═══ DATA FOR THIS TASK ═══

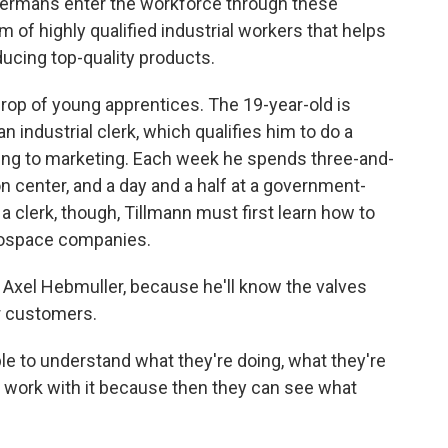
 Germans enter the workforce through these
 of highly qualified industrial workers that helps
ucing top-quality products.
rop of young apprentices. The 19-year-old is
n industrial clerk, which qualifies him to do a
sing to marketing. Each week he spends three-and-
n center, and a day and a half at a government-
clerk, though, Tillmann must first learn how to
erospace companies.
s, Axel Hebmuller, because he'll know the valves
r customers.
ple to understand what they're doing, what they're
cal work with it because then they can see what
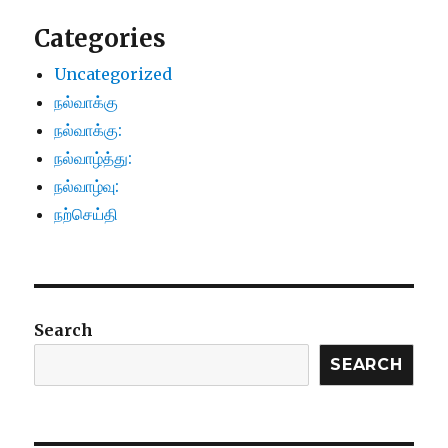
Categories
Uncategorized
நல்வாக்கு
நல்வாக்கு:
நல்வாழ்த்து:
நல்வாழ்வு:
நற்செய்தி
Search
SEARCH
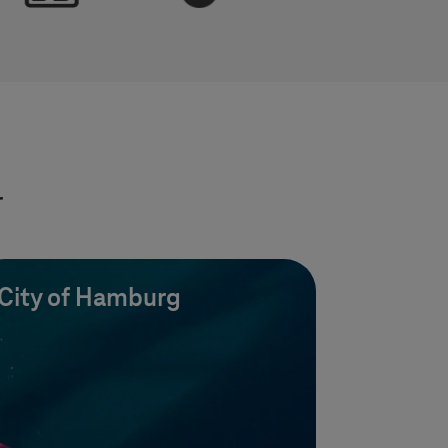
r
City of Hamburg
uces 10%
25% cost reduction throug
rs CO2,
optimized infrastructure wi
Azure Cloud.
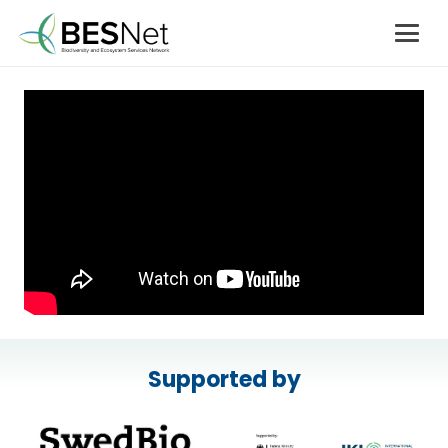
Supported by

═══
═══ DATA FOR THIS TASK ═══

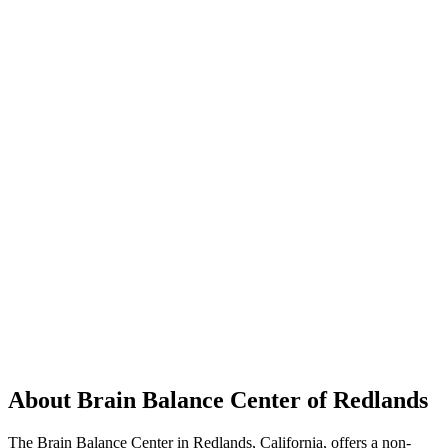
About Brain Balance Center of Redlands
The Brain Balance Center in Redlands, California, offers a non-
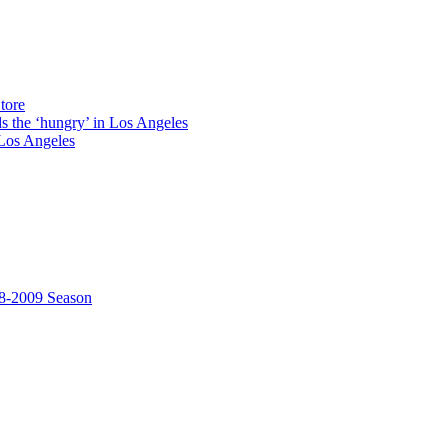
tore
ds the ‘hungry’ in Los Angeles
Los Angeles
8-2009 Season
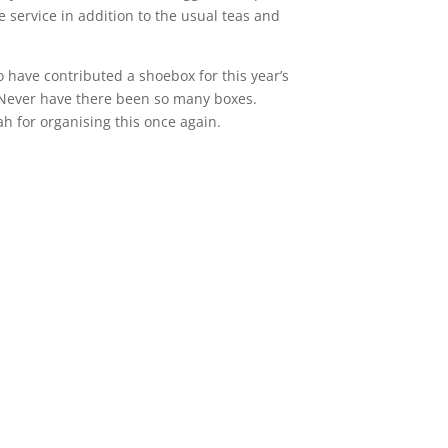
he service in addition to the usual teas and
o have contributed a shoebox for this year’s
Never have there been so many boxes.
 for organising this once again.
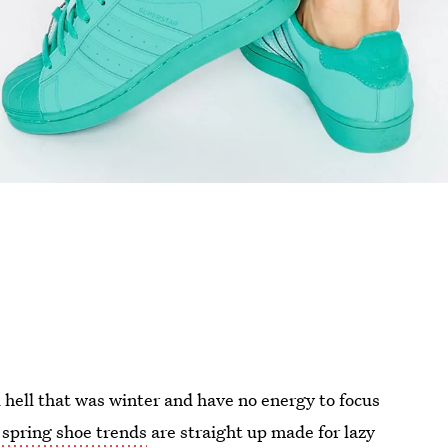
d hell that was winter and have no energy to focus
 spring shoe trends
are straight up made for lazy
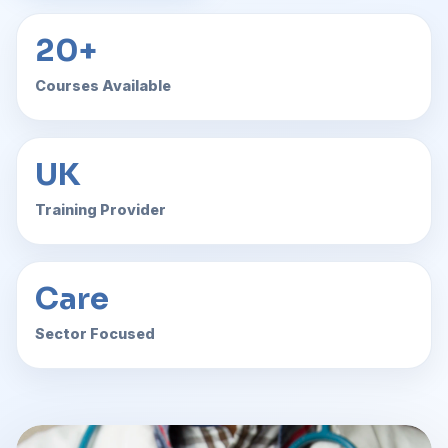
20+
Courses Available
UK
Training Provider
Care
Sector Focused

═══

» EXERCISE BRIEF:
Scan the data for the word "Angeles" and copy every line where it shows up.

» WRITTEN ANSWER:
ds the ‘hungry’ in Los Angeles
Los Angeles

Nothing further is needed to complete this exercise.